Interview with Gwen Shepperson of KS Ranch and breeder of “KS Ranch Heelers”
by Doris Duewel, Finland
“Gwen,you are working in your job as farmer with your Australian Cattle Dogs on Angus cattle and you are aswell a reputed breeder of ACDs. Which experience have you made with your breeding stock and your puppy owners?
Are working ACDs difficult to handle or keep, if you cannot give them the opportunity to work? Does it make sense to sell pups to private people?”
“I do believe that our dogs are much more active and athletic probably than many show dogs. Our dogs’ body type is much the same as your European dogs I think–it seems that the American ACD is tending towards a smaller, very bulky dog with a narrower head and longer muzzle, all of which I do not care for! I like an athletic dog with a bit of leg, but still strong in the chest and hind end, with a good strong jaw on a short muzzle and broad head that can better withstand a kick from cattle during work.”
“I often wonder how long a show dog would last on the cattle range of our ranch during a working day!
There are quite a few show dogs that trial on ducks, sheep and cattle, but ranch work is an entirely different kind of livestock handling, with hardly any commands used, but rather a dog sees the job at hand and does it without stressing the livestock any more than necessary.”
I know many trial dogs that do not make a move without a command, and our dogs are quite the opposite!
Our dogs do have plenty of energy for the working days, but they are also well mannered house and family dogs when we are not busy in cattle.
I have sent pups to all sorts of homes, some ranches as large as ours, many smaller ranches and farms with small numbers of livestock, some performance homes and many family companion homes as well. I do make certain people understand that this is a very intelligent, working minded breed that needs a good daily amount of physical and mental exercise, whether that be working livestock or something else. But our pups have been happy in all sorts of homes. All our dogs are very good tempered, get along with each other, very friendly with any child, and most will happily greet a stranger, and while others are a bit leery of strangers, none would ever be aggressive.
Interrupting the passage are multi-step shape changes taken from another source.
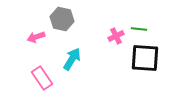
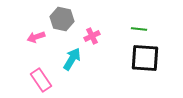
pink cross: moved 24 px left
pink rectangle: moved 1 px left, 2 px down
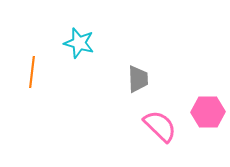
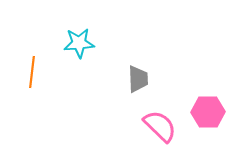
cyan star: rotated 20 degrees counterclockwise
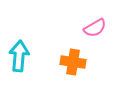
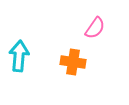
pink semicircle: rotated 25 degrees counterclockwise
Most days I have 4 or 5 dogs in the back of my truck when picking up my children at school, and they happily greet anyone that wants to say hello!
Many people are surprised how friendly they are for this breed of ranch dog! I refuse to let aggressive working ability be an excuse for a socially aggressive dog–there is no reason a dog cannot be an aggressive, hard biting worker and a pleasant companion and family dog all in one.
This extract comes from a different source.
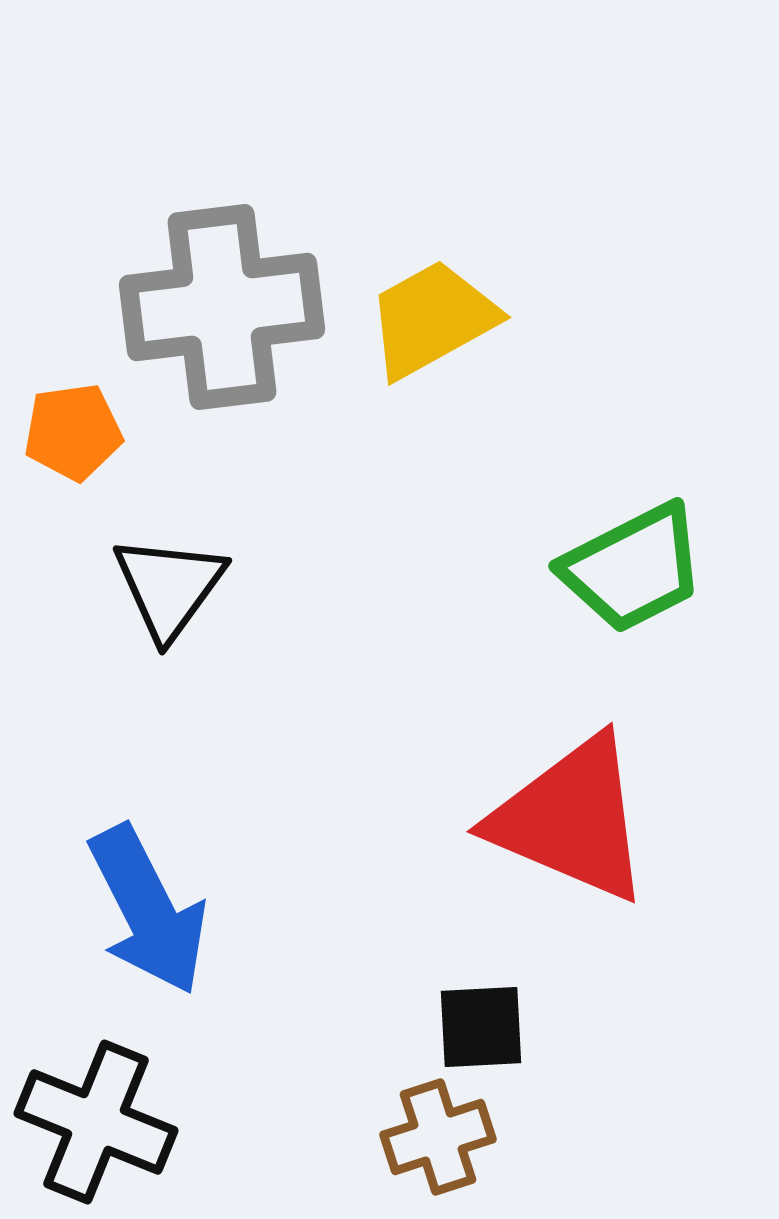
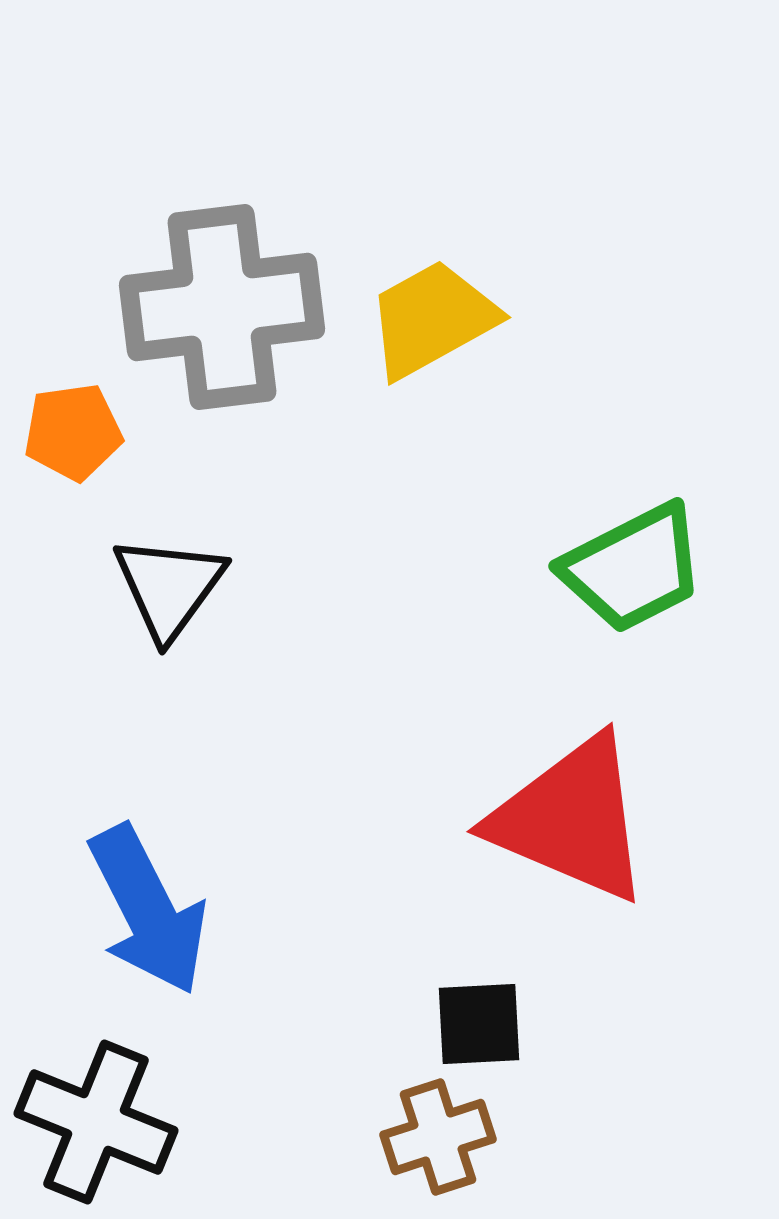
black square: moved 2 px left, 3 px up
I do feel that the working instinct and ability is being forsaken for many other ideals to make the ACD successful in the show ring, which is why I would like to establish my own AKC lines that have a reputation for being well structured for the breed standard with good intelligence and temperament for any activity, but still have that natural instinct and drive for livestock work that the breed was originated for.